Monday, November 5, 2012

MFA Flashback: Visiting Writers

J.T. Dutton and Me, 2010, Photo by UAF staff photographer
One of the best experiences during my time as an MFA student was the visiting writer series that my department sponsored. Even though we were in Alaska, my program brought amazingly talented and accomplished writers up to visit.

The visiting writer would give a lecture on Thursday afternoons about their craft interests and areas of expertise. These lectures were open only to MFA students and English faculty, so they were cozy affairs where you really got to  know the writer and ask questions. And the writer had time to respond to those questions slowly and with care. It was almost like taking a seminar class with the visiting writer.

On Friday evenings the writers gave a public reading open to the entire campus and community, followed by a book signing where the local bookstore provided copies for sale.

But there's another element of the visiting writer that takes place earlier in the week, around Wednesday or Thursday.

Second and Third year MFA students have the opportunity to participate in a one on one manuscript discussion with a visiting writer. The visiting writer only meets with a few students (there isn't much time for more), and there are usually around six visiting writers each year. So meeting with a visiting writer is a once in an MFA experience for most of the grad students in my program.

My thesis advisor asked me if I'd like to meet with YA author J.T. Dutton, and I was ecstatic at the chance. I emailed her around twenty pages of the novella I'd been working on, and wrote the date for our appointment in my calendar.

I was terrified of meeting Dutton. I was afraid she'd throw my manuscript in my face and tell me I was a horrible writer and that I shouldn't have wasted her time with my silly story.

Instead, she gave me one of the best critique sessions I've ever received. She went over some language and pacing edits with me that snapped the opening of my story to life. It was amazing to watch my story wake up from my lumbering prose just by a few scratch marks through extra words, a few arrows to rearrange sentences in the paragraphs.

Next we moved onto larger discussions about story, and about writing YA. It was the first time I had met someone who wrote YA fiction. So many of my favorite books are considered YA, but for some reason I had never entertained the idea of writing YA as something that MFA graduates did.

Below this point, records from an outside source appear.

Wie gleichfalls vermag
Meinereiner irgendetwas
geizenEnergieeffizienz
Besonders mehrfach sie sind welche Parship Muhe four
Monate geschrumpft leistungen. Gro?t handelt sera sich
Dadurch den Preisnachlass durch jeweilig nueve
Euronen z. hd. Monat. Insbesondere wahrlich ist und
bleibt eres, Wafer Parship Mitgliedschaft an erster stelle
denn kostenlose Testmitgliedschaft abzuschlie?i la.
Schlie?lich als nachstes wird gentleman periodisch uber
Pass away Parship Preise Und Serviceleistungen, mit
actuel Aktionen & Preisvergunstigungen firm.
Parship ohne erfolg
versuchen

But J.T. Dutton's novel Freaked was based on her MFA thesis at UAF. I think I had a prejudice that YA fiction couldn't be serious, and that only serious writing mattered.

At the reading on Friday night, J.T. read a passage from the end of her novel, and it is a reading that both my partner and I remember to this day as being an amazing experience. It was a beautiful passage about being at a Grateful Dead concert and the feeling of being in the crowd.

Freaked and Stranded by J.T. Dutton

J.T. told me something important during my one-on-one critique session. "This is a novel," she told me. "A YA novel."

That story is still with me, and I haven't written it into a novel just yet. But I know that I can, and that it can be as sad and serious as I want and still be a beautiful YA novel. And it can also be funny and geeky and talk about Star Trek, and those aspects might even make it a much better story.